Wife is in hospital with unknown condition

So she asks her husband to go to her doctor and find out how bad is it.
'Well, her condition is very strange. Basically, you'll have to have s**... with her at least once a day or she will die' doctor sais.
Husband nods and goes back to his wife.
'Honey, what did the doctor say? ' wife is anxious to find out.
'He said you're going to die soon'...

A propper pirate walks into a bar, wearing his pirate hat, eye patch, old guns by his hip, of course also a hook and all these kind of things. The barmaid asks him:

What the h**... happened to you?! Why do you have a hook?! He replies: „Ah well its just one of these war stories, you know.. lost my hand in a fight.
„Wow! And how did you get the eye patch? sais she.
„Oh, that is because seagull s**... into my eye there once.
The barmaid responds: „What?! But nobody loses his eyesight from this?!
„Yes that is true.. answers the pirate, „..but at that point I only had the hook since 3 days.

A propper pirate walks into a bar, wearing his pirate hat, eye patch, old guns by his hip, of course also a hook and all these kind of things. The barmaid asks him:

What the h**... happened to you?! Why do you have a hook?! He replies: „Ah well its just one of these war stories, you know.. lost my hand in a fight.
„Wow! And how did you get the eye patch? sais she.
„Oh, that is because seagull s**... into my eye there once.
The barmaid responds: „What?! But nobody loses his eyesight from this?!
„Yes that is true.. answers the pirate, „..but at that point I only had the hook since 3 days.

A 90 year old man is getting checked by his doctor

after the checkup the doctor sais "I heard that you have a new girlfriend, and at your age"
The old man answers "yes, she's only 19 years old, and a beast in the sheets. We have s**... thrice a day and it's always great!"
The Doctor, surprised, comments "You know, s**... is hard work for the body, and at that age the heart may give up from the stress"
The old man grins tothlessly and says "Well, if she dies, she dies.".

A joke for Halloween

A group of tourist is visiting the remnants of an ancient castle. One lady sais to their guide:
-I'm afraid. I think there might be ghosts here!
-Don't worry. I'm living here for 300 years but I've never seen any ghosts.

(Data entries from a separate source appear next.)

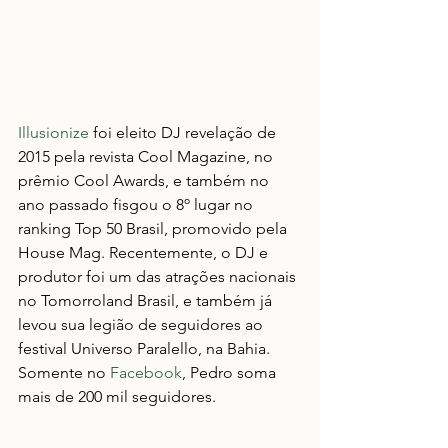
Illusionize
 foi eleito DJ revelação de 
2015 pela revista Cool Magazine, no 
prêmio Cool Awards, e também no 
ano passado fisgou o 8º lugar no 
ranking Top 50 Brasil, promovido pela 
House Mag. Recentemente, o DJ e 
produtor foi um das atrações nacionais 
no Tomorroland Brasil, e também já 
levou sua legião de seguidores ao 
festival Universo Paralello, na Bahia. 
Somente no 
Facebook
, Pedro soma 
mais de 200 mil seguidores.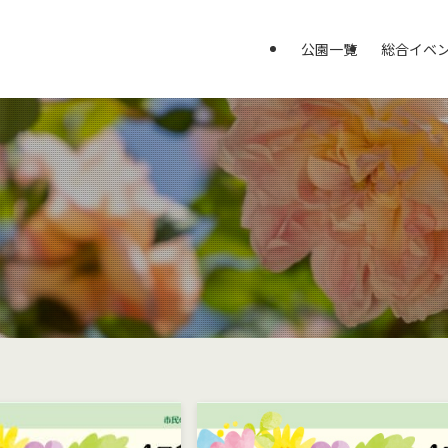
公園一覧
総合イベ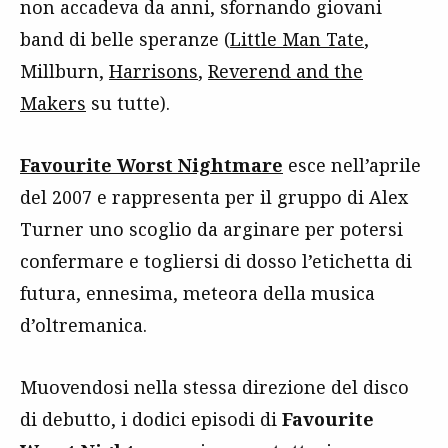
non accadeva da anni, sfornando giovani
band di belle speranze (
Little Man Tate
,
Millburn,
Harrisons
,
Reverend and the
Makers
su tutte).
Favourite Worst Nightmare
esce nell’aprile
del 2007 e rappresenta per il gruppo di Alex
Turner uno scoglio da arginare per potersi
confermare e togliersi di dosso l’etichetta di
futura, ennesima, meteora della musica
d’oltremanica.
Muovendosi nella stessa direzione del disco
di debutto, i dodici episodi di
Favourite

The first thing that landed on your head when you were born.

A mother has Three children, two girls and a boy. One girl ask her mother "Mom, why am I named Lilly?" The mom said "Because when you were born a Lilly landed on your head." The second girl ask "Mom, why am I named Rose?" the mother replied "Because when you were born a Rose landed on your head." then the boy sais "MAAAAAAAAAAAAAAAAAAAAAA" "SHUT UP BRICK!"

The queen on a carriage with the German president

The German president, Mr. Gauk was visiting the queen. He gets the honor of a nice ride in a horse-drawn carriage. Suddenly, one horse releases a gigantic f**.... The queen looks embarrassed and sais "oh, I'm sorry". Gauk: "No problem. I thought it was the horse anyway."

Sais joke, If a man sais he'll do something, he'll do it!